EUROPA

Il ritorno di Navalny e la sinistra russa

L’oppositore Alexei Navalny è stato immediatamente arrestato al suo ritorno in Russia, mentre il giorno successivo si sono svolte manifestazioni non autorizzate a suo sostegno in varie città del paese. Come si pongono i movimenti di sinistra attivi nel contesto russo rispetto a questo scenario?

Ilya Budraitskis

storico con base a Mosca, politologo e co-autore del podcast “Diari Politici”

 

L’arresto di Alexei Navalny all’aeroporto Sheremetyevo di Mosca, avvenuto il 17 gennaio giusto pochi minuti dopo il suo ritorno sul territorio russo, rappresentava non solo un’eventualità possibile, ma forse anche l’unica reazione a disposizione delle autorità del paese. All’inizio di quest’anno, dopo che gli emendamenti costituzionali della scorsa estate hanno spianato la strada per un esercizio illimitato del proprio potere personale, il regime di Putin è entrato chiaramente in una nuova fase: una dittatura “alla luce del sole”, che si regge non tanto sul supporto passivo dal basso ma da una vera e propria azione coercitiva e repressiva dall’alto. In questa nuova configurazione, non c’è alcuno spazio rimasto né per l’opposizione liberale marginalizzata sino a ora né per la presenza sistemica di partiti “a democrazia controllata”, che hanno controbilanciato il monopolio assoluto di Russia Unita creando delle limitate possibilità di espressione del dissenso.

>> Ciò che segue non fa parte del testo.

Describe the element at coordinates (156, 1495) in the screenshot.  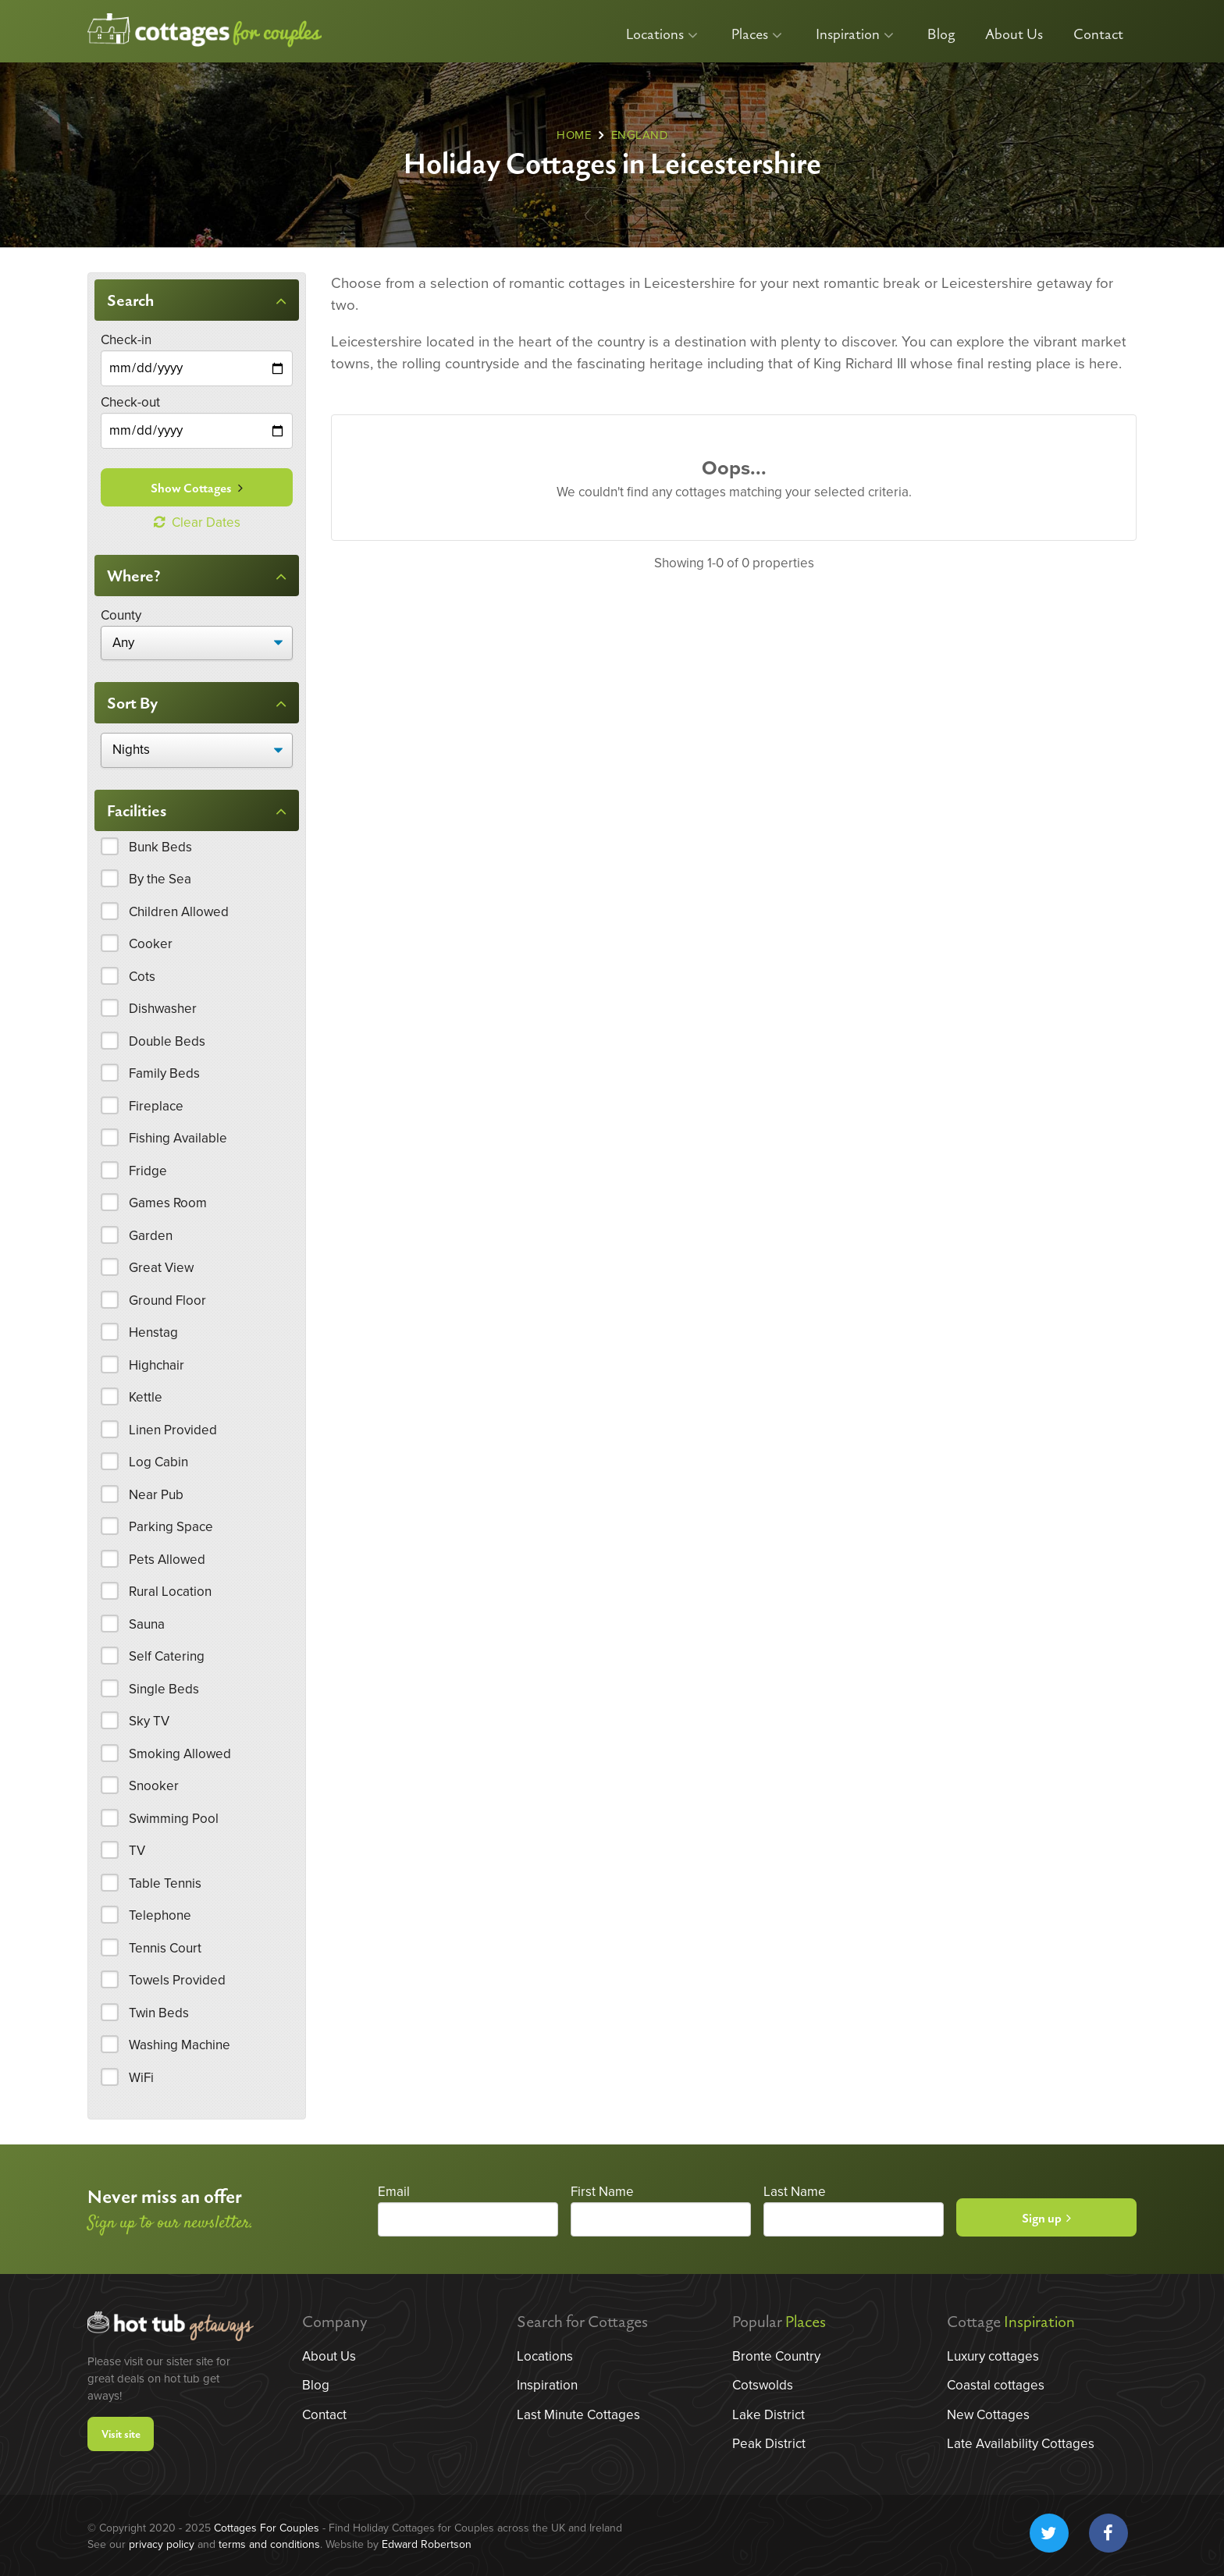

Il tentativo di assassinio di Navalny perpetrato dall’apparato di sicurezza russo lo scorso agosto si inserisce perfettamente in tali equilibri. Dal punto di vista delle autorità, la più grande minaccia posta da Navalny è rappresentata dalla tattica del “voto utile”, vale a dire l’accentramento di ogni voto di protesta a favore del candidato che possiede maggiori possibilità di sconfiggere i nomi presentati da Russia Unita. In una situazione in cui il sostegno al partito di governo è in rapido declino (attualmente non supera il 30%), una simile tattica rischia di incrinare lo scenario previsto dal potere per le elezioni parlamentari di settembre e di minare la possibilità di una rielezione trionfale di Putin a un nuovo mandato.

 

La strategia populista di Navalny, coraggiosa e studiata nei minimi dettagli, è volta a creare una coalizione d’opposizione, in cui un posto importante sia riservato ai rappresentanti di quei partiti “di sistema” (i Comunisti, in particolare) che si rifiutano di sottostare alle regole del gioco putiniano e sono capaci di condurre campagne elettoriali vivaci e partecipate.

 

Un fattore chiave di tale strategia e la retorica del dissidente appena arrestato, per cui la questione della povertà e dell’ineguaglianza sociale ha preso il posto dei valori liberal-democratici. Le inchieste anti-corruzione di alto livello che hanno consentito a Navalny di acquisire una popolarità hanno un impatto emotivo su un pubblico vasto (per esempio, il suo ultimo documentario sul palazzo di Putin, costato 100milioni di rubli, è stato visto oltre 50milioni di volte alla data di venerdì scorso), dal momento che sono diretta espressione dell’estrema stratificazione sociale che interessa la società russa.

 

(dal canale Telegram Mockavch)

 

In un contesto di elezioni che vengono apertamente truccate e in cui la pressione repressiva da parte della polizia raggiunge livelli senza precedenti, l’opposizione elettorale può aver successo solo se è supportata in parallelo da un ampio movimento extraparlamentare di protesta di piazza. E, tra l’altro, è solo un movimento simile che potrà determinare anche il destino di Navalny stesso, visto che potrà evitare una sentenza di incarcerazione a lungo termine solo se nelle prossime settimane centinaia di migliaia di persone scenderanno in strada per chiedere la sua immediata liberazione.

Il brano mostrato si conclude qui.